THE PROBLEM
Lines with the word "ασύρματο" are the answer; copy each of them from the data below.

Stored data entries

- Opening Delimiter -

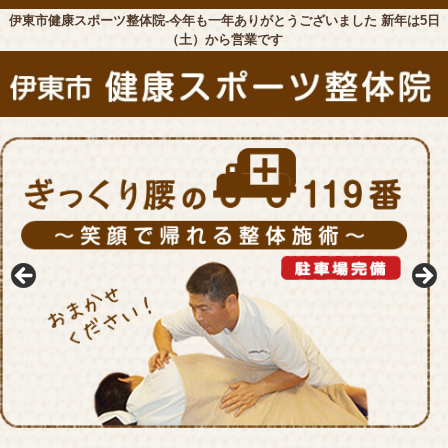
伊東市健康スポーツ整体院-今年も一年ありがとうございました 新年は5日
（土）から営業です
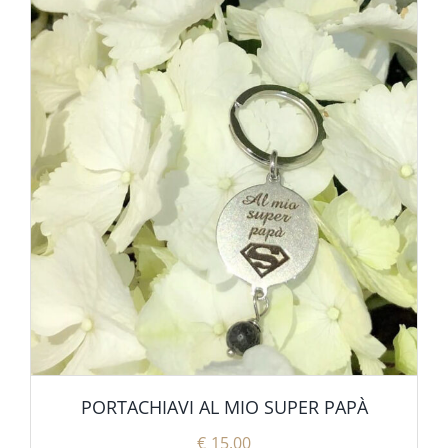
PORTACHIAVI AL MIO SUPER PAPÀ
€
15.00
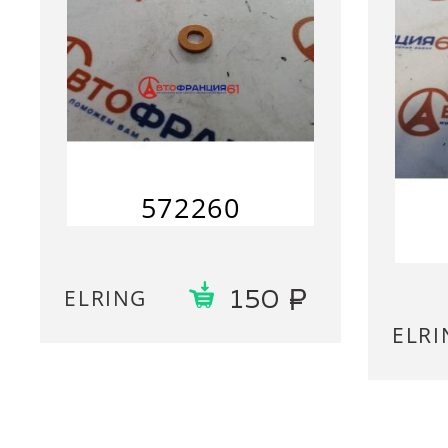
572260
ELRING
150
ELRI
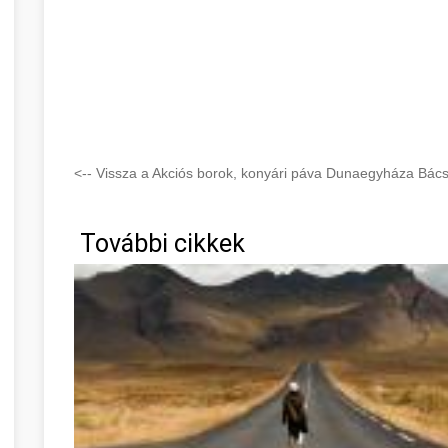
<-- Vissza a Akciós borok, konyári páva Dunaegyháza Bács
További cikkek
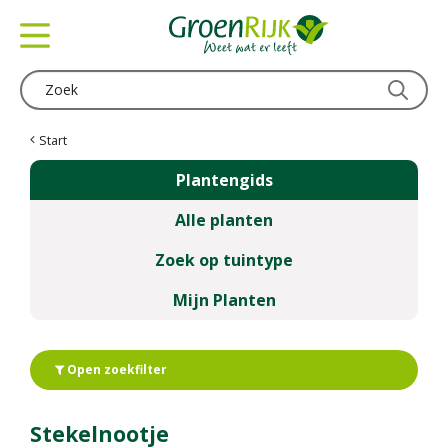
G
a
n
a
a
r
c
Start
o
Plantengids
n
t
Alle planten
e
n
Zoek op tuintype
t
Mijn Planten
Open zoekfilter
Stekelnootje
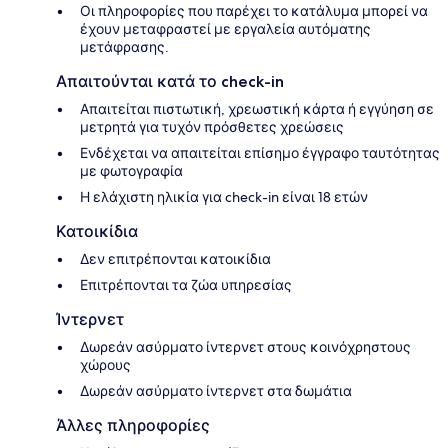
Οι πληροφορίες που παρέχει το κατάλυμα μπορεί να
έχουν μεταφραστεί με εργαλεία αυτόματης
μετάφρασης.
Απαιτούνται κατά το check-in
Απαιτείται πιστωτική, χρεωστική κάρτα ή εγγύηση σε
μετρητά για τυχόν πρόσθετες χρεώσεις
Ενδέχεται να απαιτείται επίσημο έγγραφο ταυτότητας
με φωτογραφία
Η ελάχιστη ηλικία για check-in είναι 18 ετών
Κατοικίδια
Δεν επιτρέπονται κατοικίδια
Επιτρέπονται τα ζώα υπηρεσίας
Ίντερνετ
Δωρεάν ασύρματο ίντερνετ στους κοινόχρηστους
χώρους
Δωρεάν ασύρματο ίντερνετ στα δωμάτια
Άλλες πληροφορίες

- Closing Delimiter -

SOLVED PROBLEM
Δωρεάν ασύρματο ίντερνετ στους κοινόχρηστους
Δωρεάν ασύρματο ίντερνετ στα δωμάτια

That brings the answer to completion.